In the listing below, find the line with "Emirats Arabes Unis, ont accueilli le Global" and copy every line from there up to and including the line with "Скопировать ссылку", exactly and without pictures.
Top of EXERCISE DATA
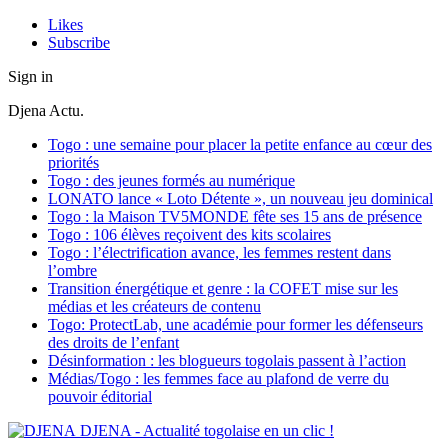
Likes
Subscribe
Sign in
Djena Actu.
Togo : une semaine pour placer la petite enfance au cœur des
priorités
Togo : des jeunes formés au numérique
LONATO lance « Loto Détente », un nouveau jeu dominical
Togo : la Maison TV5MONDE fête ses 15 ans de présence
Togo : 106 élèves reçoivent des kits scolaires
Togo : l’électrification avance, les femmes restent dans
l’ombre
Transition énergétique et genre : la COFET mise sur les
médias et les créateurs de contenu
Togo: ProtectLab, une académie pour former les défenseurs
des droits de l’enfant
Désinformation : les blogueurs togolais passent à l’action
Médias/Togo : les femmes face au plafond de verre du
pouvoir éditorial
DJENA - Actualité togolaise en un clic !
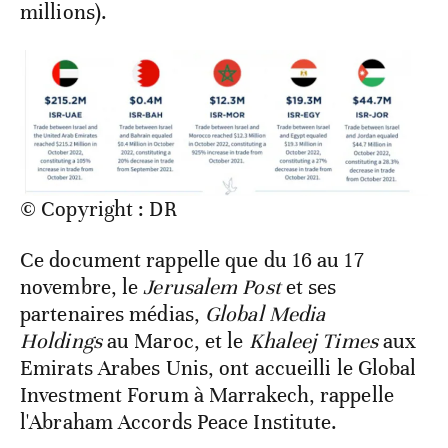
millions).
© Copyright : DR
Ce document rappelle que du 16 au 17
novembre, le
Jerusalem Post
et ses
partenaires médias,
Global Media
Holdings
au Maroc, et le
Khaleej Times
aux
Emirats Arabes Unis, ont accueilli le Global
Investment Forum à Marrakech, rappelle
l'Abraham Accords Peace Institute.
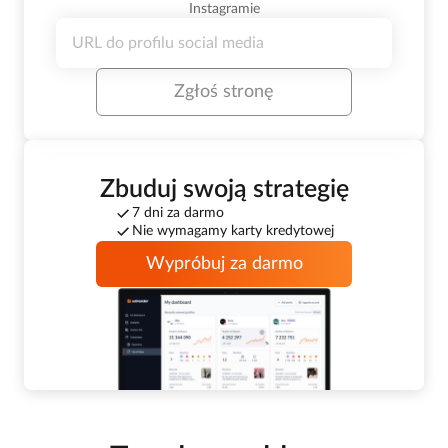
Instagramie
Zgłoś stronę
Zbuduj swoją strategię
7 dni za darmo
Nie wymagamy karty kredytowej
Wypróbuj za darmo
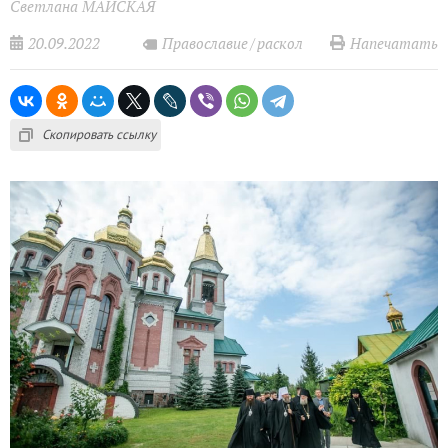
Светлана МАЙСКАЯ
20.09.2022
Напечатать
Православие
раскол
Скопировать ссылку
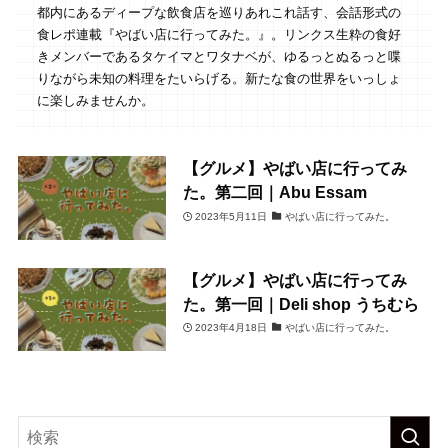
都内にあるディープな飲食店を巡りあれこれ話す、会話形式の
食レポ連載『やばい店に行ってみた。』。リンクス生粋の食好
きメンバーであるタケイマとワタナベが、ゆるっとぬるっと喋
りながら未知の料理をたいらげる。新たな食の世界をいっしょ
に楽しみませんか。
【グルメ】やばい店に行ってみ
た。第二回｜Abu Essam
2023年5月11日
やばい店に行ってみた。
【グルメ】やばい店に行ってみ
た。第一回｜Deli shop うちむら
2023年4月18日
やばい店に行ってみた。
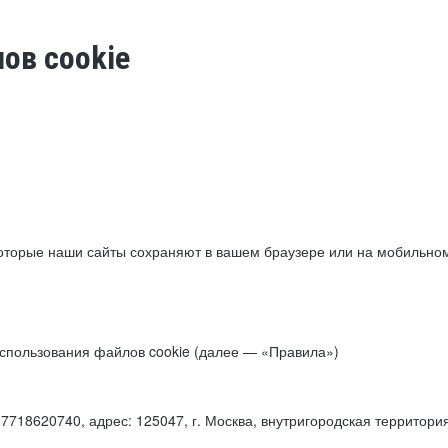
ов cookie
торые наши сайты сохраняют в вашем браузере или на мобильном 
 использования файлов cookie (далее — «Правила»)
18620740, адрес: 125047, г. Москва, внутригородская территори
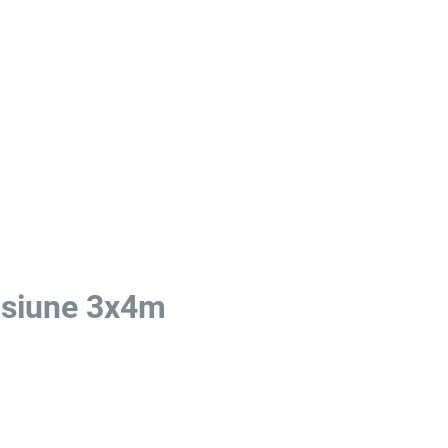
nsiune 3x4m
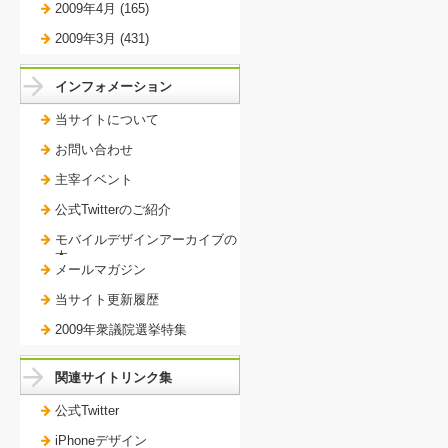
2009年4月 (165)
2009年3月 (431)
インフォメーション
当サイトについて
お問い合わせ
主宰イベント
公式Twitterのご紹介
モバイルデザインアーカイブの
本。
メールマガジン
当サイト更新履歴
2009年衆議院選挙特集
関連サイトリンク集
公式Twitter
iPhoneデザイン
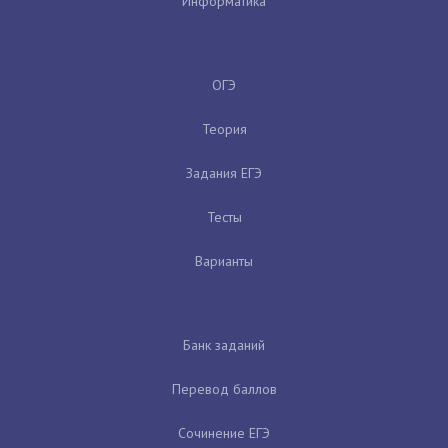
Информатика
ОГЭ
Теория
Задания ЕГЭ
Тесты
Варианты
Банк заданий
Перевод баллов
Сочинение ЕГЭ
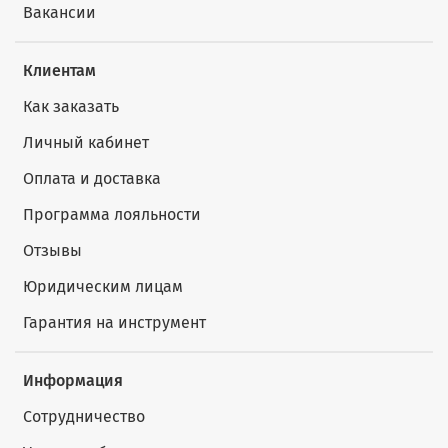
Вакансии
Клиентам
Как заказать
Личный кабинет
Оплата и доставка
Программа лояльности
Отзывы
Юридическим лицам
Гарантия на инструмент
Информация
Сотрудничество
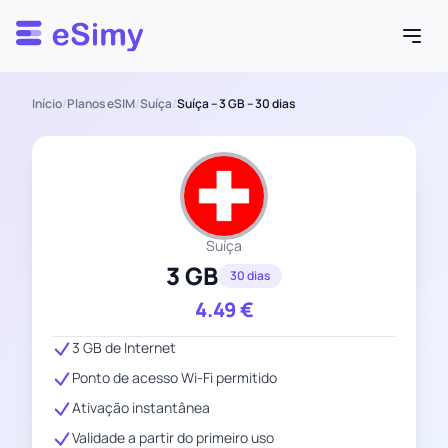
Esimy
Início
/
Planos eSIM
/
Suíça
/
Suíça – 3 GB – 30 dias
Suíça
3 GB
30 dias
4.49
€
3 GB de Internet
Ponto de acesso Wi-Fi permitido
Ativação instantânea
Validade a partir do primeiro uso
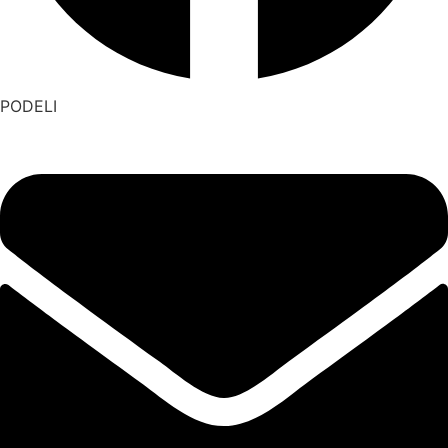
PODELI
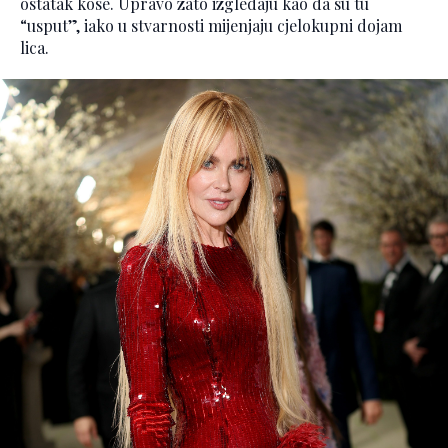
ostatak kose. Upravo zato izgledaju kao da su tu
“usput”, iako u stvarnosti mijenjaju cjelokupni dojam
lica.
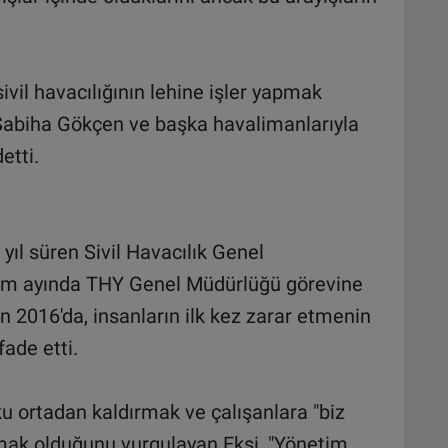
ivil havacılığının lehine işler yapmak
 Sabiha Gökçen ve başka havalimanlarıyla
etti.
yıl süren Sivil Havacılık Genel
kim ayında THY Genel Müdürlüğü görevine
olan 2016'da, insanların ilk kez zarar etmenin
ade etti.
ku ortadan kaldırmak ve çalışanlara "biz
mak olduğunu vurgulayan Ekşi, "Yönetim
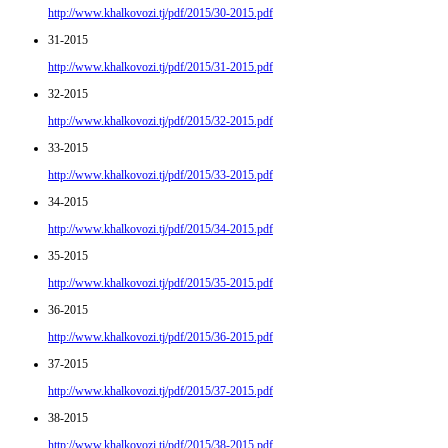
http://www.khalkovozi.tj/pdf/2015/30-2015.pdf
31-2015
http://www.khalkovozi.tj/pdf/2015/31-2015.pdf
32-2015
http://www.khalkovozi.tj/pdf/2015/32-2015.pdf
33-2015
http://www.khalkovozi.tj/pdf/2015/33-2015.pdf
34-2015
http://www.khalkovozi.tj/pdf/2015/34-2015.pdf
35-2015
http://www.khalkovozi.tj/pdf/2015/35-2015.pdf
36-2015
http://www.khalkovozi.tj/pdf/2015/36-2015.pdf
37-2015
http://www.khalkovozi.tj/pdf/2015/37-2015.pdf
38-2015
http://www.khalkovozi.tj/pdf/2015/38-2015.pdf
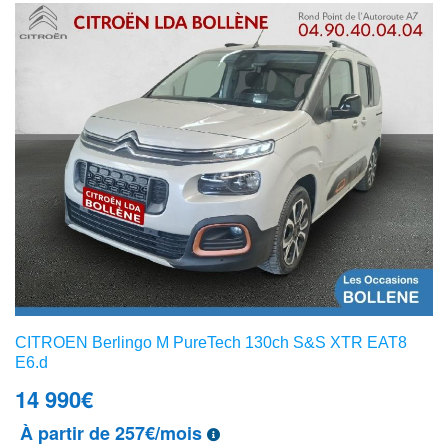
CITROEN Berlingo M PureTech 130ch S&S XTR EAT8
E6.d
14 990
€
À partir de 257€/mois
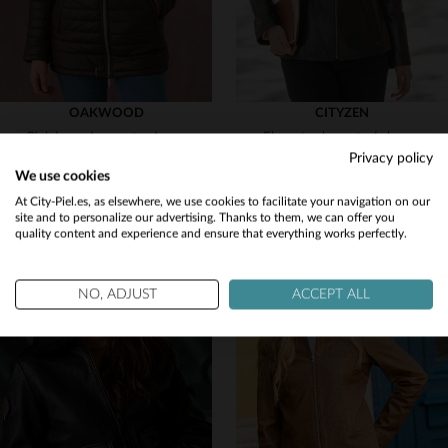
OAKWOOD
CITYZEN
Piel de cordero mateada, marrón. Abrigo ceñido y cálido para invierno.
Elegante chaqueta de largo medio en piel fina y ligera de color marrón.
Privacy policy
475,00 €
499,00 €
We use cookies
OTOÑO/INVIERNO
NUEVA COLECCIÓN
Would you like to be redirected to our English site?
At City-Piel.es, as elsewhere, we use cookies to facilitate your navigation on our
site and to personalize our advertising. Thanks to them, we can offer you
quality content and experience and ensure that everything works perfectly.
No
Yes
NO, ADJUST
ACCEPT ALL
TALLAS DISPONIBLES
38
40
42
44
46
TALLAS DISPONIBLES
M
L
XL
48
50
52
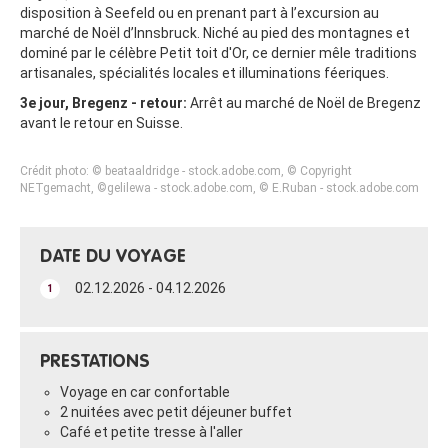
disposition à Seefeld ou en prenant part à l’excursion au
marché de Noël d’Innsbruck. Niché au pied des montagnes et
dominé par le célèbre Petit toit d'Or, ce dernier mêle traditions
artisanales, spécialités locales et illuminations féeriques.
3e jour, Bregenz - retour:
Arrêt au marché de Noël de Bregenz
avant le retour en Suisse.
Crédit photo: © beataaldridge - stock.adobe.com, © Copyright
NETgemacht, ©gelilewa - stock.adobe.com, © E.Ruban - stock.adobe.com
DATE DU VOYAGE
02.12.2026 - 04.12.2026
1
PRESTATIONS
Voyage en car confortable
2 nuitées avec petit déjeuner buffet
Café et petite tresse à l'aller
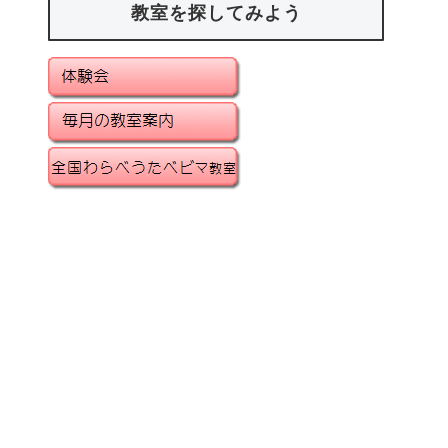
教室を探してみよう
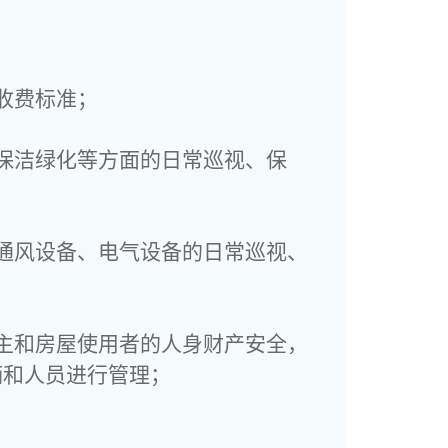
收费标准；
保洁绿化等方面的日常巡视、保
通风设备、电气设备的日常巡视、
主和房屋使用者的人身财产安全，
辆和人员进行管理；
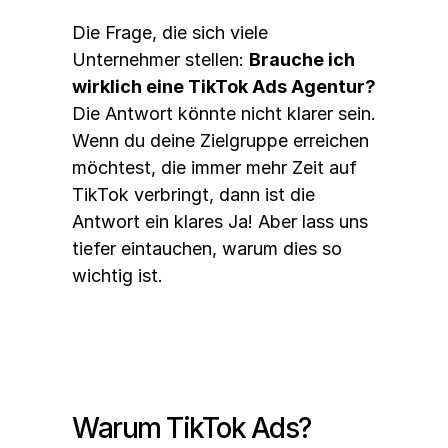
Die Frage, die sich viele 
Unternehmer stellen: 
Brauche ich 
wirklich eine TikTok Ads Agentur?
Die Antwort könnte nicht klarer sein. 
Wenn du deine Zielgruppe erreichen 
möchtest, die immer mehr Zeit auf 
TikTok verbringt, dann ist die 
Antwort ein klares Ja! Aber lass uns 
tiefer eintauchen, warum dies so 
wichtig ist.
Warum TikTok Ads?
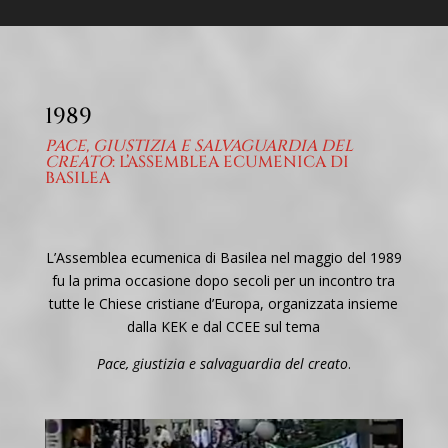
1989
PACE, GIUSTIZIA E SALVAGUARDIA DEL
CREATO
: L’ASSEMBLEA ECUMENICA DI
BASILEA
L’Assemblea ecumenica di Basilea nel maggio del 1989
fu
la prima occasione dopo secoli per un incontro tra
tutte le Chiese cristiane d’Europa, organizzata insieme
dalla KEK e dal CCEE sul tema
Pace, giustizia e salvaguardia del creato
.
Bottom of EXERCISE DATA
#### [RESPONSE]
Emirats Arabes Unis, ont accueilli le Global
Investment Forum à Marrakech, rappelle
l'Abraham Accords Peace Institute.
Instagramie
Zgłoś stronę
Zbuduj swoją strategię
7 dni za darmo
Nie wymagamy karty kredytowej
Wypróbuj za darmo
Светлана МАЙСКАЯ
20.09.2022
Напечатать
Православие
раскол
Скопировать ссылку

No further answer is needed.